The very short history of crowdfunding and the web portals that promote it indicates that investors should only proceed with a firm grasp of the potential high risks. The United States Securities and Exchange Commission (“SEC”) has yet to issue any regulations governing crowdfunding and the portals that raise equity from investors. However, there are already calls from consumer advocates calling for the SEC to investigate the portals, claiming that some are charging excessively high fees or are otherwise taking advantage of investors. It is certain that at some point the SEC will investigate crowdfunding and the portals that promote it. The results of any SEC investigation may include additional rules and regulations that could significantly alter the crowdfunding landscape. And, don’t forget that additional rules and regulations will only be necessary if the SEC deems the current environment unfair to investors, which is not the ideal environment in which to invest!

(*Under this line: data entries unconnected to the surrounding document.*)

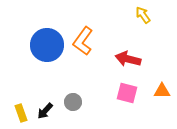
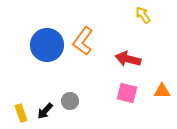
gray circle: moved 3 px left, 1 px up
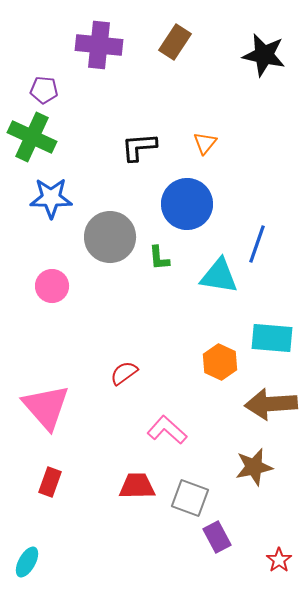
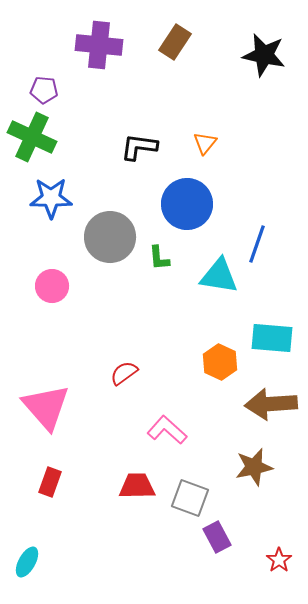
black L-shape: rotated 12 degrees clockwise
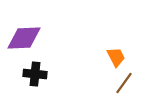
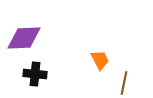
orange trapezoid: moved 16 px left, 3 px down
brown line: rotated 25 degrees counterclockwise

Individual investor liquidity is also an evolving issue. Portals usually carry warnings that investments made through crowdfunding are made in private entities, and once made, the investor is a minority owner with no control over how his money is used. As a result, it is incumbent upon each investor to carefully consider the project’s time frame as stated in the developer’s business plan. Each investor must further consider her needs for the invested amount that she may have during that time frame as there will be no way to recover the invested money until the occurrence of one of the liquidity events set forth in the business plan. Although the JOBS Act requires that investors be accredited, the standards are based on net worth outside the value of a primary residence or a minimum annual income – neither of which guaranties any degree of sophistication in reading and understanding a business plan designed to entice people to part with their money. Until a secondary market develops CRE crowdfunding investors will be stuck with an illiquid share in a project that may or may not succeed.
One final risk that has not yet been fleshed out in the marketplace: what happens to an investor who places money for a project with a portal that fails? A corollary to that is what happens to the CRE developer or owner who has raised money through a portal that fails before releasing the money? The law is evolving very slowly with respect to CRE crowdfunding and is still largely undeveloped; one sure bet is that these scenarios will benefit only the law firms handling the resultant litigation.
Crowdfunding for commercial real estate projects thus may be both a panacea and a path to disaster, depending entirely on the project and the portal through which one invests. It is likely that as the market evolves, the SEC sets some rules, and the crowdfunding process matures, it will become a more common means of raising capital. However, until that time one can only urge the investor to pay heed to the Latin warning: caveat emptor.